Ces évêques ne voient aucune objection à la position actuelle de Valéry Giscard d'Estaing, le président en fonction de la Convention européenne, qui ne veut mettre de fait dans l'article 2 de la Constitution européenne qu'une très vague référence à « l'héritage culturel, religieux et humaniste » de l'Europe. VGE s'est donné le ridicule d'évoquer deux grandes sources de la culture" européenne : la Grèce antique et le siècle des Lumières. Entre les deux : rien. Mais cela ne gêne pas nos évêques une seconde, du moment qu'on reconnaît leur statut (leurs avantages acquis comme parle la CGT) et du moment qu'on leur organise des petits dialogues avec des officiels de la Structure européenne, qui leur donne l'illusion d'exister quelques instants...

Combien préférable est le courage fort en gueule de l'archevêque orthodoxe de Thessalonique, Mgr Christodoulos, qui, lui, condamne la position de Giscard d'Estaing sans prendre de gants : « Il s'agit d'une distorsion de l'histoire. Personne n'a le droit d'effacer le christianisme. L'Europe échouera et sera divisée si elle continue dans cette voie ». En ligne de mire, bien sûr, pour ce Grec : la candidature de la Turquie musulmane à l'Union européenne.

Que faut-il penser de la laïcité à l'occidentale?

Reste à proposer, au nom de la Tradition catholique, à travers la richesse prophétique de l'enseignement des papes du XIXème et du XXème siècle, une position claire : en tant que catholiques vivants (et non en tant qu'héritiers d'un catholicisme putativement moribond), qu'apportons-nous dans ce débat ? Quelle est notre conception de la laïcité ?

Pie XII, en 1957, faisait de la saine laïcité un principe chrétien essentiel : « Il y a des gens en Italie, déclarait le Pasteur angélique, qui s'agitent toujours parce qu'ils craignent que le christianisme enlève à César ce qui est à César.
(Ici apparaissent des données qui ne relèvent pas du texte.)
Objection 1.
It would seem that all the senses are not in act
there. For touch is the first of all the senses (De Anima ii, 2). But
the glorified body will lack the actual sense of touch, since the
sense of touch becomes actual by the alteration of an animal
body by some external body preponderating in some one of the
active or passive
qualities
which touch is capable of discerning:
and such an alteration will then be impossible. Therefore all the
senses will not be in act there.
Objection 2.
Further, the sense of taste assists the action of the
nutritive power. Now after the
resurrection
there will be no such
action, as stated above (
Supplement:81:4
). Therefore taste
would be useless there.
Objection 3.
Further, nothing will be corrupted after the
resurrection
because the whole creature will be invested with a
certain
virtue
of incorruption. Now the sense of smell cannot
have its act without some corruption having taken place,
Comme si donner à César ce qui lui appartient n'était pas un commandement de Jésus, comme si la laïcité serine et légitime n'était pas un principe de la doctrine catholique, comme si ce n'était pas une tradition de l'Église de s'efforcer à maintenir distincts mais aussi toujours unis selon de justes principes les deux pouvoirs ».
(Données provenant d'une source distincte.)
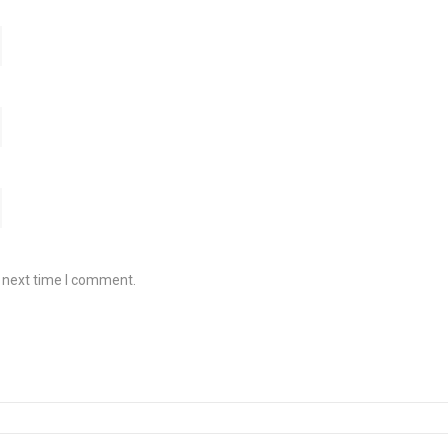
e next time I comment.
La définition de la laïcité est claire : il s'agit de considérer comme distincts deux pouvoirs, le pouvoir temporel qui revient à l'État et le pouvoir spirituel qui revient à l'Église, il s'agit donc pour l'État de reconnaître à l'Église une autorité native pour tout ce qui touche aux choses de Dieu.
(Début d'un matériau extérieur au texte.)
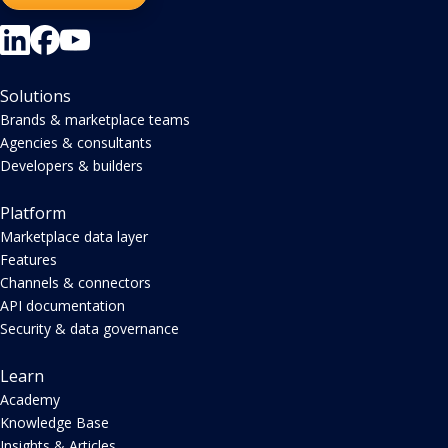
Solutions
Brands & marketplace teams
Agencies & consultants
Developers & builders
Platform
Marketplace data layer
Features
Channels & connectors
API documentation
Security & data governance
Learn
Academy
Knowledge Base
Insights & Articles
Ce terme d'autorité fait peur aujourd'hui. La conception dominante de la laïcité, celle qu'incarnait tout à l'heure Maurizio Turco, consiste à dénier à l'Église toute prétention à une quelconque autorité spirituelle, en équiparant son message et celui de n'importe quelle secte au nom de la non-discrimination et de l'égalité des religions. Et de même les chrétiens sont invités à considérer leur foi non comme décisive ou déterminante, mais comme pouvant revêtir l'apparence d'une simple opinion. C'est en tout cas ce que rappelle Raphaël Drai dans le dossier que La Croix avait consacré à notre sujet : « La laïcité exige que l'on soit capable de rétrograder de l'affirmation d'une foi à l'expression d'une opinion, sans se sentir dans l'infidélité, l'hérésie ou l'abandon ».

L'idéologie laïque - que l'on confond sottement avec la laïcité elle-même - consiste à enseigner officiellement une culture du mépris vis-à-vis de toutes les religions, qui sont toutes invitées à considérer leur enseignement comme une pure opinion ou encore (au mieux) comme un élément dans une culture collective. .. Voilà en tout cas qui ne pèse pas très lourd face à l'universelle foi démocratique.

Devant cette hostilité déclarée de l'idéologie dominante, la réponse catholique est celle de Pie XII tout à l'heure ou celle de Jésus à Pilote : « Mon Royaume n'est pas de ce monde ». Jamais l'Église n'a prétendu rivaliser avec le Pouvoir temporel, même lorsqu'il émet des prétentions totalitaires. La vérité chrétienne est d'un autre ordre. Elle n'appartient pas à cette création. Son autorité n'est pas de ce monde, même lorsqu'elle s'exerce sur ce monde. L'intégriste catholique est celui qui a oublié cette vérité première, qui est aussi un commandement de Jésus lui-même, comme nous le rappelait Pie XII : Rendez à César ce qui est à César... et à Dieu ce qui est à Dieu.